Why hasn’t it happened over the six years of the Customs Union’s existence?

First, the public sector’s share of GDP in the EAEU countries is very high. This is the main reason. In Russia, the public sector’s share raised from 35% to 70% of GDP in 2005-2015 (as estimated by the Federal Antimonopoly Service). In Kazakhstan it approximates 60%. In Belarus the figure is 70-75%, according to the European Bank for Reconstruction and Development. The world’s average is 30-40%. Apparently, state-owned businesses would not change jurisdiction because they are public. Therefore, if to deduct large and micro businesses that have strong geographical anchorage from the remaining 30%, the share of potentially mobile small and medium-sized enterprises will be below 10%.

Second, the EAEU countries protect their markets with non-tariff barriers.

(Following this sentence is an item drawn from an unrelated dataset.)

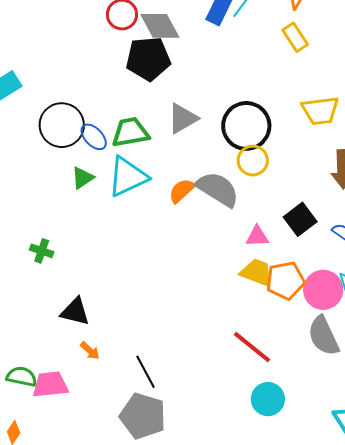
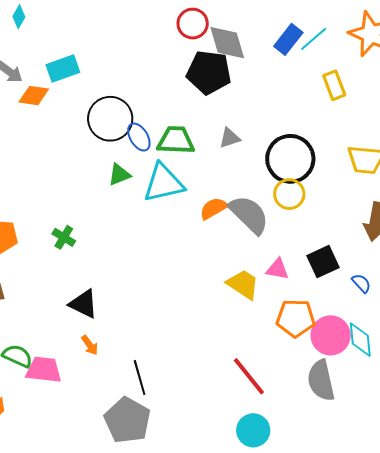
yellow rectangle: (295, 37) -> (334, 85), moved
gray triangle: (183, 118) -> (230, 138), size x0.7
yellow trapezoid: (257, 273) -> (243, 284), moved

These have been the key problem of Eurasian integration since the establishment of the Customs Union. The Eurasian Economic Commission and respective ministries and institutions are working systematically to improve this, as confirmed by the White Book on 60 barriers that was published in April. In fact, there are more of them and none of the countries is an exception. Belarus, for example, offers a lower VAT rate for some goods in its territory. However, this rate does not apply to similar goods made in other EAEU countries. In Kazakhstan, the rules of a single construction market won’t apply until 2025.

Third, private companies focus, to a significant extent, on working with the government and state-owned companies. Public procurement in the EAEU countries is huge, reaching some US $270 billion. At the same time, their cumulative exports approximate US $300 billion a year. Although the common public procurement market exists in the EAEU already (the Russian market is, of course, of greatest interest to companies), the opportunities for effective work in it are limited, especially for small and medium-sized businesses, because there is no mutual recognition of electronic digital signatures and for other reasons.

So, there won’t be any regulatory competition in the EAEU in the near future. For the countries that can become potential “magnets” for businesses this is a disadvantage. For the potential “donors” it is an advantage since they don’t lose their taxation base. For the EAEU overall, it is also a disadvantage: greater mobility of businesses and capital would improve the effectiveness of the union and stimulate the countries to compete for businesses and improve their investment climates.